Thanks for the condescension. It appears you misunderstood my post, including the parenthetical aside I added at the end. The girl's pregnancy is a non-issue politically, in my opinion. Nevertheless, it's in the news.

And you're wrong about the separation of church and state. The doctrine protects each institution from the other. The answer to the dilemma you're trying to resolve is that religiously-motivated political opinions does not constitute a "church," and hence need not be separated out from the other components of political discourse.

10:11 AM

Blogger Big Daddy Weave said...

I agree that Cat's Dad is correct. Church and State are indeed institutions that must remain separate. I do hope that Cat's Dad recognizes that in the context of church-state discussions, the "Church" is a term that is defined much broader than just the Christian Church. Also, I hope Cat's Dad will attempt to apply this same separationist line of logic in future discussions - for the sake of consistency!

As Debbie states, we should apply our faith, our Christianity, to all aspects of life. It's amazing - though amazing might not be the right word here - that the Southern Baptist leadership wants to appear so pro-equality, so egalitarian when it comes to politics and society yet be so anti-equality, so anti-egalitarian when it comes to teaching and preaching the Bible inside and outside of the church. How can one be an ardent advocate (with a straight face) of "women as homemakers" and then turn around and be an ardent supporter of Sarah Palin for Vice-President of the United States? Complimentarianism - as Voddie Baucham demonstrates - is much more complex than just keeping women out of the pulpit.
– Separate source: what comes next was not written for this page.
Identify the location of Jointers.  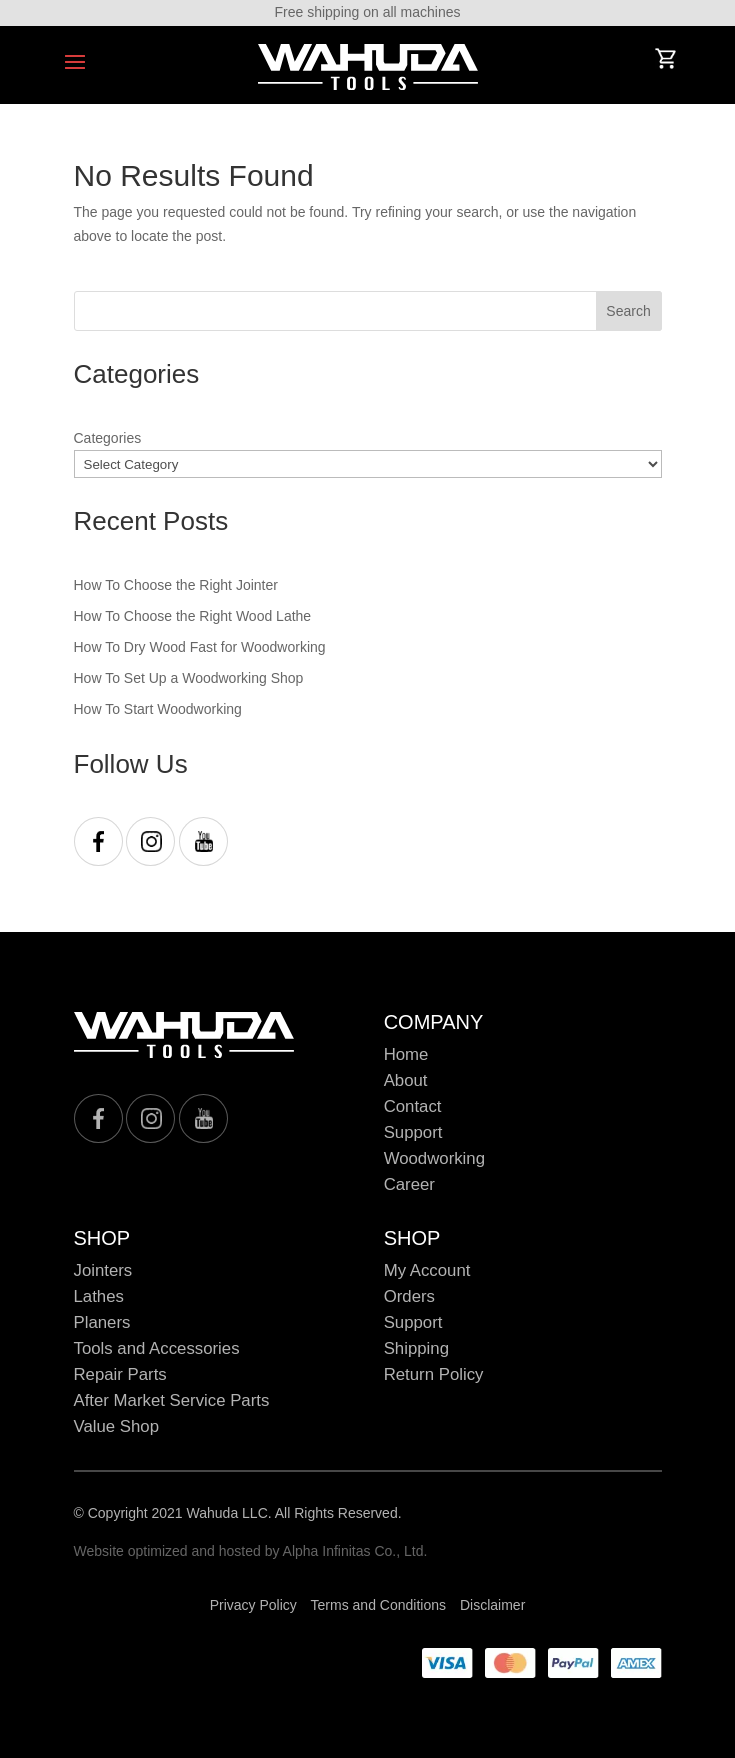 (103, 1270).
Land, Mohler and others point to the 1950s as a period that America needs to return to. They aren't helping their Biblical Manhood cause by ecstatically pushing a woman to be a heartbeat away from being POTUS.

Richard Land is laughable. Time and time again, Land points out to reporters that he does not endorse candidates for political office. And then in the same breath goes on to be that Republican's #1 cheerleader. First, it was Fred Thompson - God's best gift since Ronald Reagan. Then, he flirted with Mitt Romney. Now, he's jumping for joy over McCain's VP choice. I long for an Obama Administration that has the sense to shut out Richard Land and the ERLC.

7:23 PM

Blogger The Whited Sepulchre said...

I just finished reading the Wikipedia article on Complementarianism. The doctrine sounds like the logical interpretation of scripture on the issue.

8:33 PM

Anonymous Anonymous said...

dunningburb: I usually don't say this, but I am absolutely correct. History was my minor. The original purpose was to keep government out of church, not church out of the government. It was the thing that our forefathers left England because of. Because we have given so much power to those who were originally to have little power, it has become what it is today.
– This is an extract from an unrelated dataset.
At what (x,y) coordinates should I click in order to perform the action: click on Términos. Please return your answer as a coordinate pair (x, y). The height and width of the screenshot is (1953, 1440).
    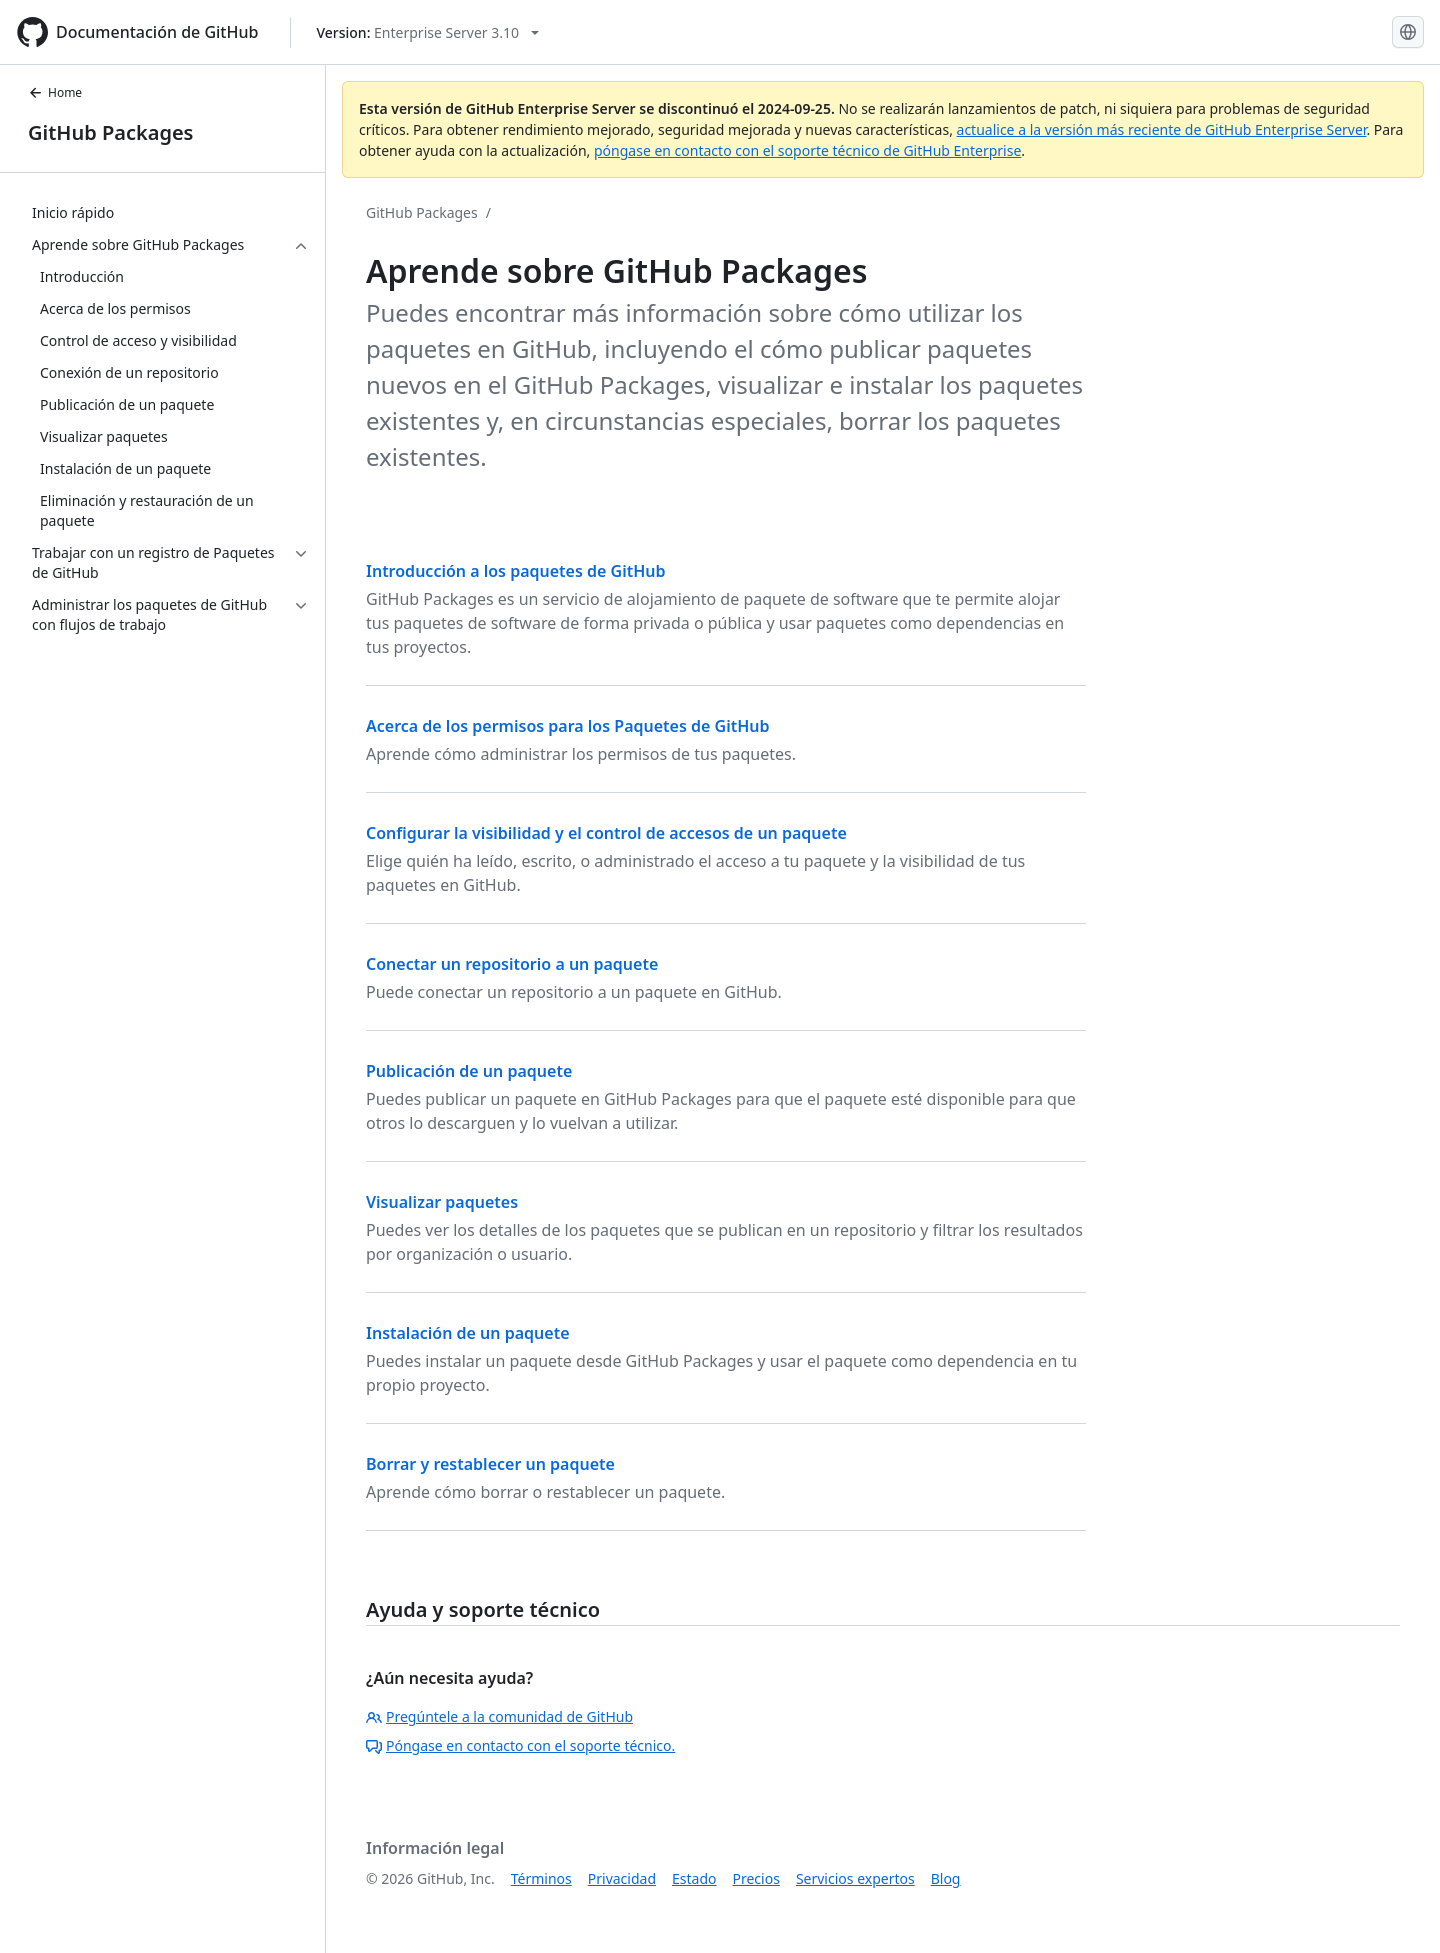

BTW: I am only condescending to those who are condescending.

9:45 PM

Blogger Cat's Dad said...

I think I'd better elaborate to clarify, lest I disappoint Debbie and lend validity to the expectations of BDW and dunningrb, which I shall never live up to!

While the two institutions of church and state are separate, Debbie is right on target when she says the church should be salt and light, influencing politics to the fullest while not being influenced by politics.
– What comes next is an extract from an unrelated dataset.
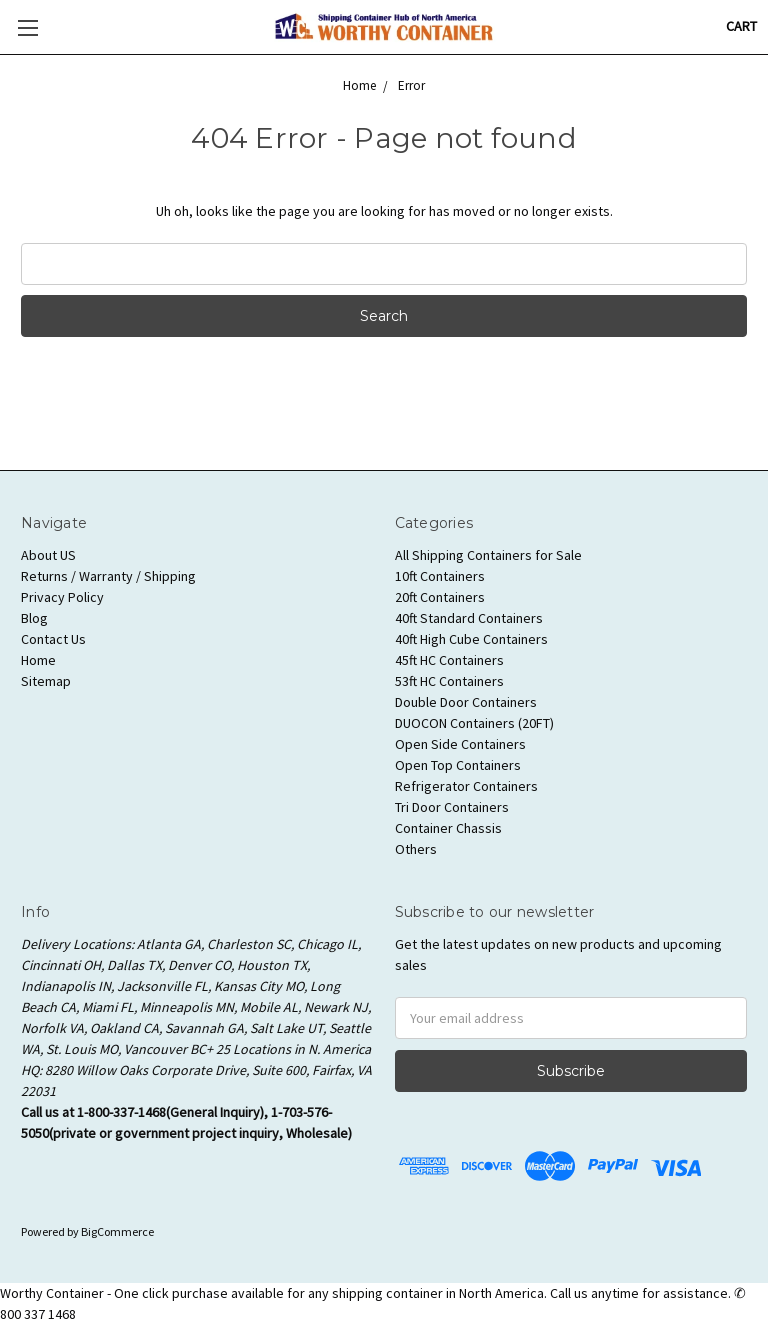 This screenshot has height=1325, width=768. What do you see at coordinates (440, 576) in the screenshot?
I see `10ft Containers` at bounding box center [440, 576].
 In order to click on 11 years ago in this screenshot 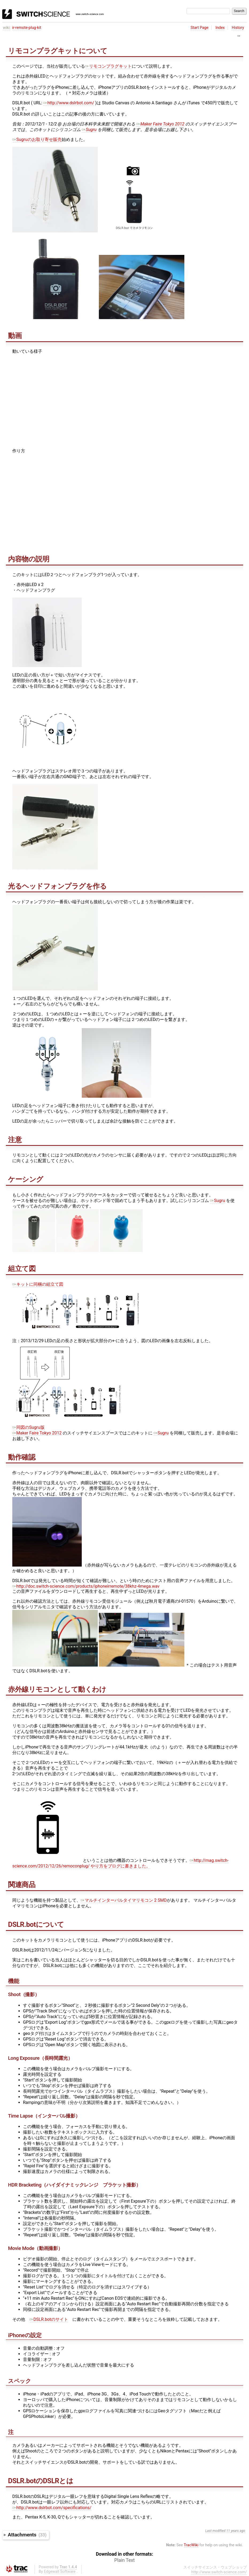 , I will do `click(235, 2531)`.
My point was that supporting a woman for high office is not inconsistent with the biblical understanding that a woman is not to serve as the lead pastor in a church. Persons of my convictions believe the Bible speaks specifically to the issue of women pastors, but doesn't prohibit women from other avenues of leadership and service outside the home.

Because a secular government can't be expected to operate true to all the Bible's instruction, there isn't a basis for comparing the issue of Palin being veep vs. being a Senior Pastor. The argument's mute, and extreme church-state separationists like BDW should be the first to recognize it.